Studying Boojums in N=2 Theory with Walls and Vortices

TL;DR

This work analyzes 1/4-BPS boojums in ${\cal N}=2$ SQED with walls and vortices, showing that the energy of a flux tube ending on a domain wall is infrared log-divergent. The authors compute the boojum energy from both the (2+1)D wall world-volume theory and the (3+1)D bulk theory, and verify the results via central-charge decompositions of BPS objects. They further study interactions of two boojums on a wall, finding configurations where gauge, Higgs, and string-length contributions cancel, implying a moduli space for their separation, while other flux configurations yield attractive or repulsive forces and a finite central-charge term in the total energy. The paper also probes the self-energy of a single boojum through boojum–antiboojum configurations, but concludes that a definitive finite binding energy remains definition-dependent and likely requires numerical analysis. Overall, the results illuminate the delicate balance between wall and bulk dynamics in 1/4-BPS composites and outline scenarios where finite contributions can be isolated, guiding future numerical studies.

Abstract

We study 1/2 BPS domain walls, 1/2 BPS flux tubes (strings) and their 1/4 BPS junctions. We consider the simplest example of N=2 Abelian gauge theory with two charged matter hypermultiplets which contains all of the above-listed extended objects. In particular, we focus on string-wall junctions (boojums) and calculate their energy. It turns out to be logarithmically divergent in the infrared domain.

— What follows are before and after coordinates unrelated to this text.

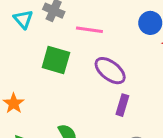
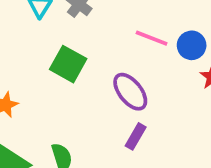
pink line: (89, 30) -> (152, 38), moved

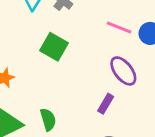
purple ellipse: (130, 92) -> (123, 71), moved

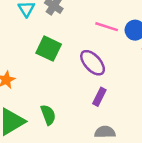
purple ellipse: (123, 71) -> (93, 63), moved

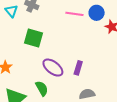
purple ellipse: (93, 63) -> (53, 68), moved

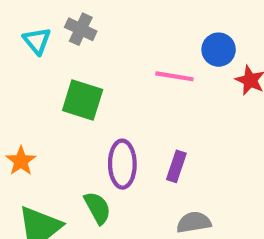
pink line: (74, 14) -> (174, 76), moved
purple ellipse: (53, 68) -> (122, 164), turned 50

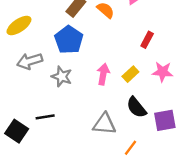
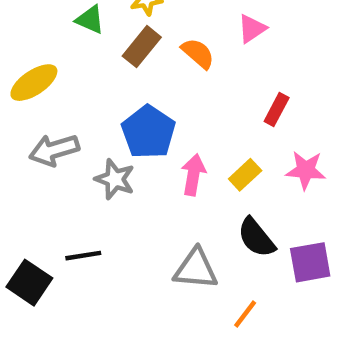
blue pentagon: (69, 40) -> (148, 132), moved

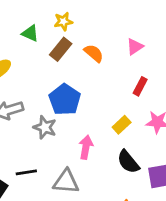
pink triangle: (252, 29) -> (135, 47), moved
pink arrow: (193, 175) -> (86, 147), moved
gray triangle: (196, 269) -> (66, 182), moved

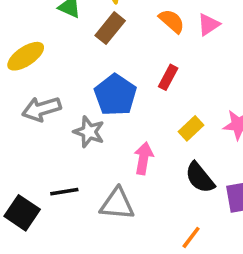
orange semicircle: (94, 53) -> (172, 21), moved
red rectangle: (140, 86) -> (168, 77), moved

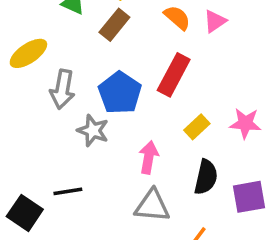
red rectangle: (168, 77) -> (174, 75), size x1.6
gray arrow: (42, 109) -> (62, 89), moved, turned -63
black semicircle: (200, 178) -> (206, 177), turned -128
gray triangle: (117, 204) -> (152, 206), moved

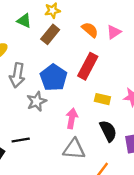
yellow rectangle: (197, 127) -> (102, 99), turned 56
gray star: (93, 131) -> (37, 101), turned 30
black semicircle: (206, 177) -> (108, 131), turned -40

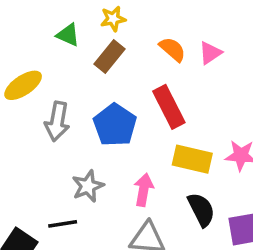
red rectangle: (88, 66) -> (169, 107), turned -55
yellow rectangle: (102, 99) -> (192, 159), size x1.5
gray star: (37, 101) -> (88, 186), moved

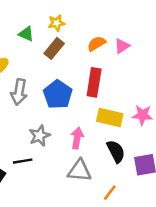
orange semicircle: (172, 49) -> (96, 44), turned -72
red rectangle: (169, 107) -> (94, 82), turned 36

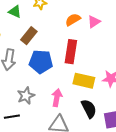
brown rectangle: (54, 48) -> (29, 36), moved
blue pentagon: (58, 94) -> (41, 62), turned -30

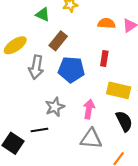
orange semicircle: (73, 20) -> (107, 23), turned 35
red rectangle: (71, 52) -> (104, 58), size x0.6

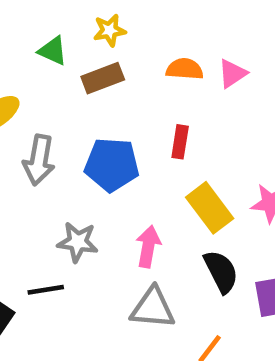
brown rectangle: (58, 41) -> (103, 78), moved, turned 30
yellow rectangle: (119, 90) -> (210, 208), turned 40
gray star: (55, 107) -> (78, 242), turned 30

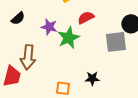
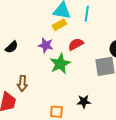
purple star: (49, 27) -> (46, 45), moved
brown arrow: (28, 57) -> (22, 83), size x0.7

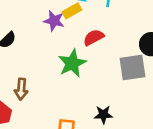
purple star: (46, 45) -> (54, 21), moved

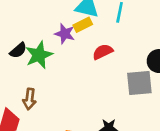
green star: (72, 63) -> (39, 55), moved

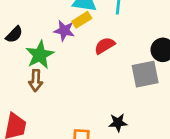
black semicircle: (18, 50) -> (14, 34), moved
brown arrow: (29, 99) -> (36, 80), moved

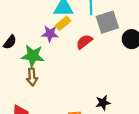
green star: (40, 55) -> (33, 56), turned -30
gray square: (145, 74) -> (107, 22), moved

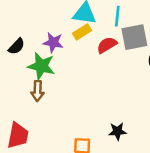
purple star: (50, 34) -> (53, 42), moved
red semicircle: (84, 42) -> (107, 45), moved

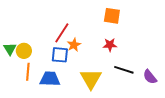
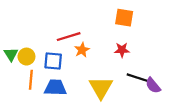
red line: (62, 33) -> (69, 37), turned 40
blue square: (60, 55) -> (53, 61), moved
purple semicircle: (150, 77) -> (153, 85), moved

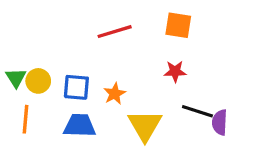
red line: (69, 37) -> (115, 32), moved
orange star: (82, 50) -> (115, 94), moved
orange line: (31, 80) -> (25, 119), moved
purple semicircle: (153, 85) -> (220, 122), turned 42

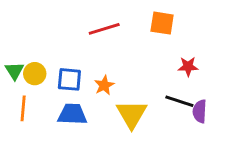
red star: (175, 71) -> (188, 66), moved

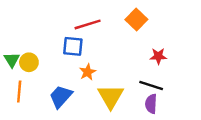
orange square: (162, 23) -> (136, 20), turned 35
blue square: (69, 79) -> (73, 46), moved
purple semicircle: (200, 111) -> (151, 104), moved
blue trapezoid: (72, 114) -> (61, 96), turned -50

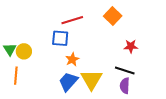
blue trapezoid: (61, 96) -> (68, 82), moved

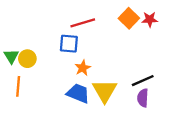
red star: (131, 46) -> (150, 19), moved
black line: (125, 71) -> (143, 81), turned -42
blue trapezoid: (68, 82) -> (78, 93), turned 70

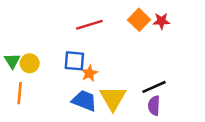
blue square: (69, 44) -> (74, 61), moved

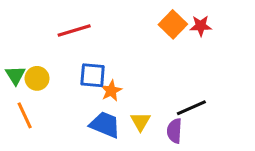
red line: (89, 25) -> (74, 30), moved
orange line: (20, 93) -> (25, 115), turned -30
yellow triangle: (113, 98) -> (140, 122), size x0.6
purple semicircle: (154, 106) -> (174, 131), moved

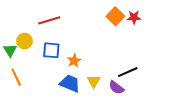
blue square: (93, 75) -> (51, 50), moved
yellow circle: (37, 78) -> (24, 41), moved
purple semicircle: (174, 131) -> (116, 88), turned -56

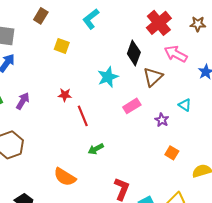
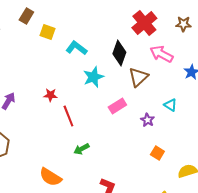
cyan L-shape: (91, 19) -> (76, 48), moved, turned 75
yellow square: (62, 46) -> (47, 32), moved

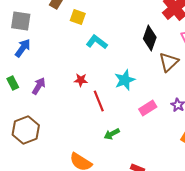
cyan L-shape: (76, 48) -> (97, 42), moved
cyan star: (93, 77) -> (125, 80), moved
pink rectangle: (117, 106) -> (148, 108), moved

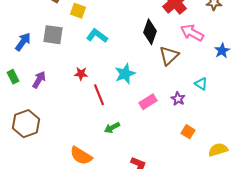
gray square: (21, 21) -> (53, 35), moved

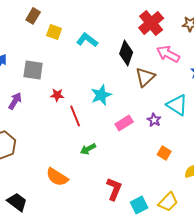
gray square: (53, 35) -> (33, 70), moved
cyan L-shape: (97, 36) -> (87, 40), moved
cyan triangle: (201, 84) -> (177, 105), size x1.6

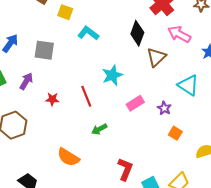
cyan L-shape: (87, 40) -> (88, 33), moved
red star: (57, 95) -> (52, 99), moved
purple star: (154, 120) -> (164, 108), moved

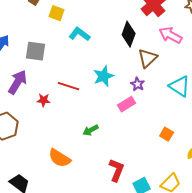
purple arrow: (26, 81) -> (18, 82), size x1.4
red line: (86, 96) -> (69, 86), moved, turned -50
purple star: (164, 108) -> (138, 84), moved

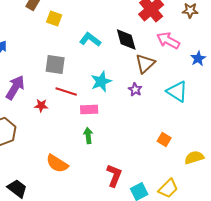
cyan L-shape: (80, 34) -> (90, 39), moved
black diamond: (129, 34) -> (126, 39), turned -35
gray square: (36, 51) -> (55, 64), moved
pink rectangle: (127, 104) -> (89, 109), moved, turned 30
green arrow: (91, 130) -> (88, 135), turned 112

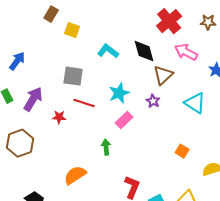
pink rectangle: (89, 109) -> (124, 120), moved, turned -42
orange semicircle: (57, 163) -> (75, 175), turned 115

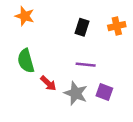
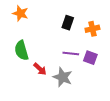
orange cross: (117, 26) -> (92, 29), moved
purple square: (104, 92) -> (90, 58), moved

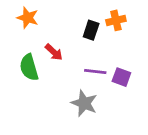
orange cross: (92, 29) -> (116, 20), moved
red arrow: (40, 69) -> (54, 52), moved

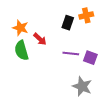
orange star: (28, 18) -> (20, 28), moved
gray star: (84, 103) -> (82, 86), moved

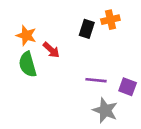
purple line: (71, 53) -> (96, 80), moved
purple square: (90, 58) -> (128, 87), moved

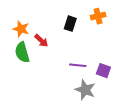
orange cross: (110, 20) -> (98, 16), moved

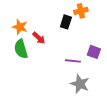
orange cross: (98, 16) -> (81, 11), moved
purple square: (103, 71) -> (94, 52), moved

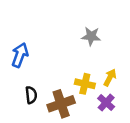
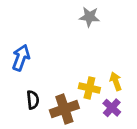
gray star: (91, 36) -> (89, 17), moved
yellow arrow: (110, 78) -> (116, 81), turned -48

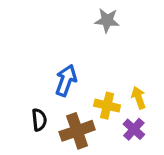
blue arrow: (21, 58) -> (66, 80), moved

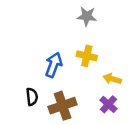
yellow arrow: (139, 98) -> (112, 79), turned -54
yellow cross: (107, 106) -> (87, 56), moved

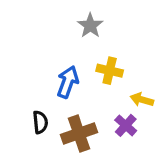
gray star: (87, 16) -> (90, 26), moved, turned 30
purple cross: (108, 104) -> (126, 125), moved

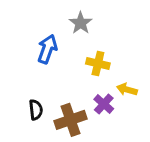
blue arrow: (68, 82) -> (47, 49), moved
purple cross: (126, 125) -> (104, 104), moved

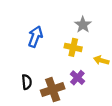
gray star: (81, 23) -> (83, 25), moved
yellow arrow: (127, 90) -> (101, 60), moved

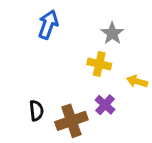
blue arrow: (35, 37) -> (48, 25), moved

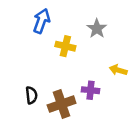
yellow cross: (99, 64) -> (65, 46), moved
purple cross: (105, 105) -> (91, 90), turned -36

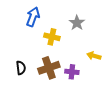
black semicircle: (31, 95) -> (21, 68), moved
brown cross: (62, 104) -> (49, 68), moved

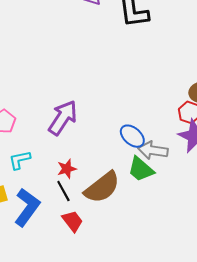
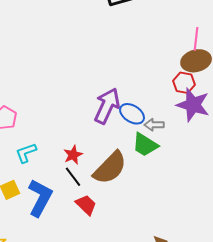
purple arrow: (63, 118) -> (107, 106), moved
gray arrow: (153, 150) -> (154, 125), size x0.7

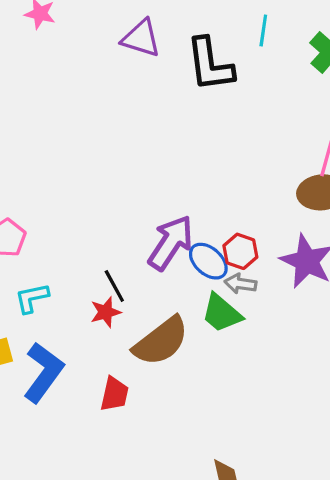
red hexagon: (184, 83) -> (240, 251), moved
black line: (73, 177) -> (114, 286), moved
red trapezoid: (86, 205) -> (114, 394), turned 50

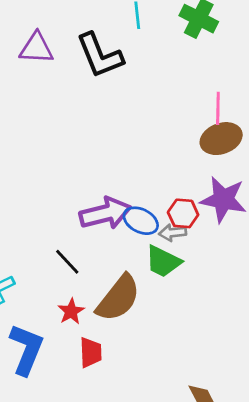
purple arrow: (171, 243) -> (105, 213), turned 57
red hexagon: (240, 251) -> (183, 213), moved
red star: (106, 312) -> (71, 311), moved

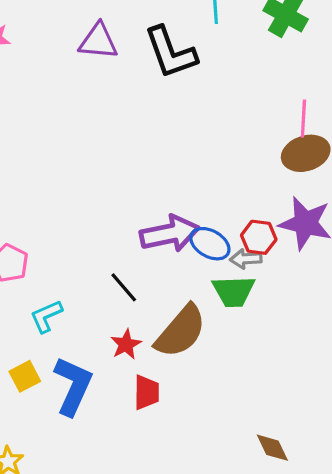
green trapezoid: (163, 261) -> (234, 291), turned -30

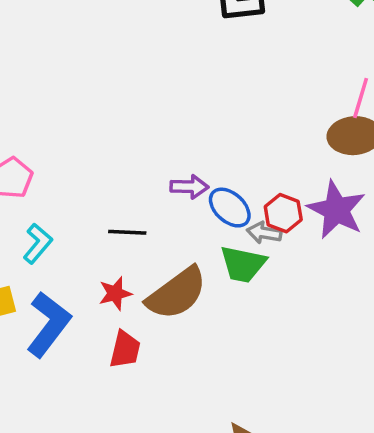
purple arrow: (170, 234) -> (189, 187), size x0.6
black line: (124, 287) -> (127, 232), turned -60
cyan L-shape: (46, 316) -> (38, 243), turned 141

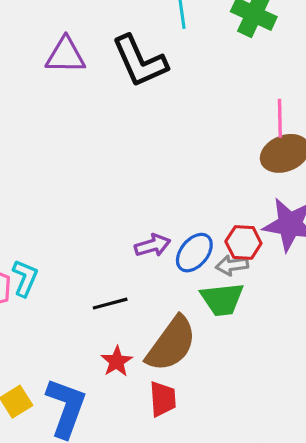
blue ellipse: (230, 208) -> (194, 253), turned -75
cyan L-shape: (38, 243) -> (25, 278), moved
red trapezoid: (125, 350) -> (163, 399), moved

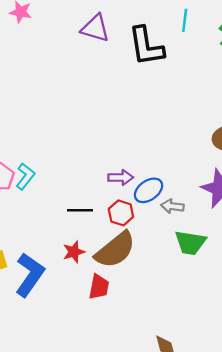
red hexagon: (243, 242) -> (121, 213), moved
green trapezoid: (222, 299) -> (190, 243), moved

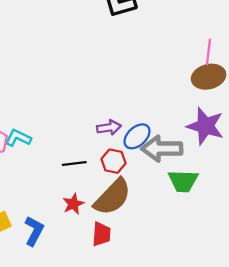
cyan L-shape: (25, 176) -> (18, 138), turned -95
gray arrow: (172, 206) -> (162, 149), size x1.8
blue L-shape: (30, 275) -> (34, 231), size x0.7

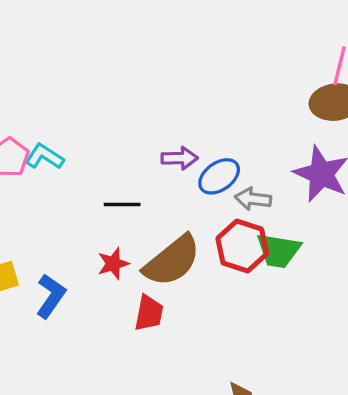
gray arrow: (162, 149) -> (253, 199), size x0.6
red hexagon: (114, 161) -> (242, 246), moved, size x1.4

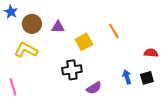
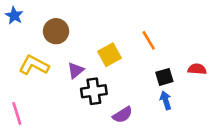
brown circle: (32, 24) -> (56, 31), moved
purple triangle: (58, 27) -> (76, 70), moved, turned -40
black square: (147, 78) -> (164, 77), moved

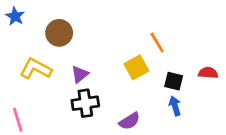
yellow square: (110, 55) -> (136, 67), moved
black square: (164, 77) -> (174, 81), turned 30
black cross: (94, 91) -> (85, 103), moved

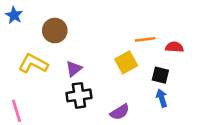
orange line: (157, 43) -> (145, 39), turned -66
red semicircle: (208, 73) -> (174, 47), moved

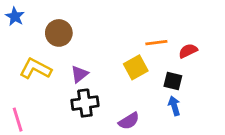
red semicircle: (174, 47) -> (188, 51), turned -30

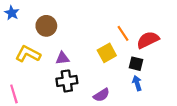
orange line: (156, 43) -> (123, 33), turned 63
red semicircle: (188, 51) -> (148, 40), size x1.5
purple triangle: (79, 74) -> (63, 58), turned 32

We compute this energy first in the (2+1)-dimensional effective theory on the domain wall and then, as a check, obtain the same result from the point of view of (3+1)-dimensional bulk theory. Next, we study interactions of boojums considering all possible geometries of string-wall junctions and directions of the string magnetic fluxes.

Figures (11)

• Figure 1: Internal structure of the domain wall: two edges (domains $E_{1,2}$) of the width $\sim \xi^{-1/2}$ are separated by a broad middle band (domain $M$) of the width $R \sim \Delta m /(g^2\xi)$.
• Figure 2: Bending of the wall due to the string-wall junction. The flux tube extends to the right infinity. The wall profile is logarithmic at transverse distances larger than $g^{-1}\xi^{-1/2}$ from the string axis. At smaller distances the adiabatic approximation fails.
• Figure 3: Geometry of the boojum configuration
• Figure 4: Direction of the magnetic flux inside the wall.
• Figure 5: Vortices on opposite sides of the wall which carry the same positive U$(1)$ flux in the $z$ direction. This is a deformation with the same energy of the configuration of a vortex crossing the wall.